2.Triacetone Triperoxide (TATP). TATP is made from acetone and hydrogen peroxide. Sulfuric acid and hydrochloric acid can also been used to make TATP. Palestinian terrorists have made wide use of TATP as the main explosive for suicide bombs. Richard C. Reid used TATP as an initiator charge for the shoe bomb device he planned to detonate onboard an American Airlines flight in December 2001.
3. Gunpowder. Gunpowder can be bought with some effort, and can also be found in ammunition, or in another form - firecrackers. It doesn’t take a genius to take apart one of these items and make an improvised fuse to detonate a HME.
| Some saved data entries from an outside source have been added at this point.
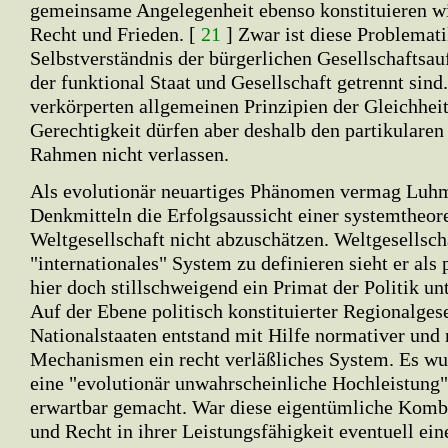
gemeinsame Angelegenheit ebenso konstituieren wie
Recht und Frieden. [
21
] Zwar ist diese Problemat
Selbstverständnis der bürgerlichen Gesellschaftsau
der funktional Staat und Gesellschaft getrennt sind.
verkörperten allgemeinen Prinzipien der Gleichheit
Gerechtigkeit dürfen aber deshalb den partikularen 
Rahmen nicht verlassen.
Als evolutionär neuartiges Phänomen vermag Luh
Denkmitteln die Erfolgsaussicht einer systemtheor
Weltgesellschaft nicht abzuschätzen. Weltgesellscha
"internationales" System zu definieren sieht er als
hier doch stillschweigend ein Primat der Politik unt
Auf der Ebene politisch konstituierter Regionalges
Nationalstaaten entstand mit Hilfe normativer und 
Mechanismen ein recht verläßliches System. Es wu
eine "evolutionär unwahrscheinliche Hochleistung" 
erwartbar gemacht. War diese eigentümliche Kombi
und Recht in ihrer Leistungsfähigkeit eventuell ein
Almost anyone can make a bomb, HME, IED or use a car, boat or airplane as an instrument for destruction.
The first bombing of the World Trade Center in 1993, the suicide attacks of 9/11, and now the attacks in Spain, have shown us that anything is possible.
The major issue for governments all around the world is to consider what happened in the Spanish elections. Due to fallout from the bombings, Spain’s conservative Prime Minister Jose Maria Aznar, who supported the war in Iraq, lost his position to Socialist challenger Jose Luis Rodriguez Zapatero. Did this terrorist incident cause a government to fall?
My read is that the incumbent government handled the investigation poorly, and the premature release of information that pointed at ETA was a big mistake. The results of the Spanish election is not an Al Qaeda victory.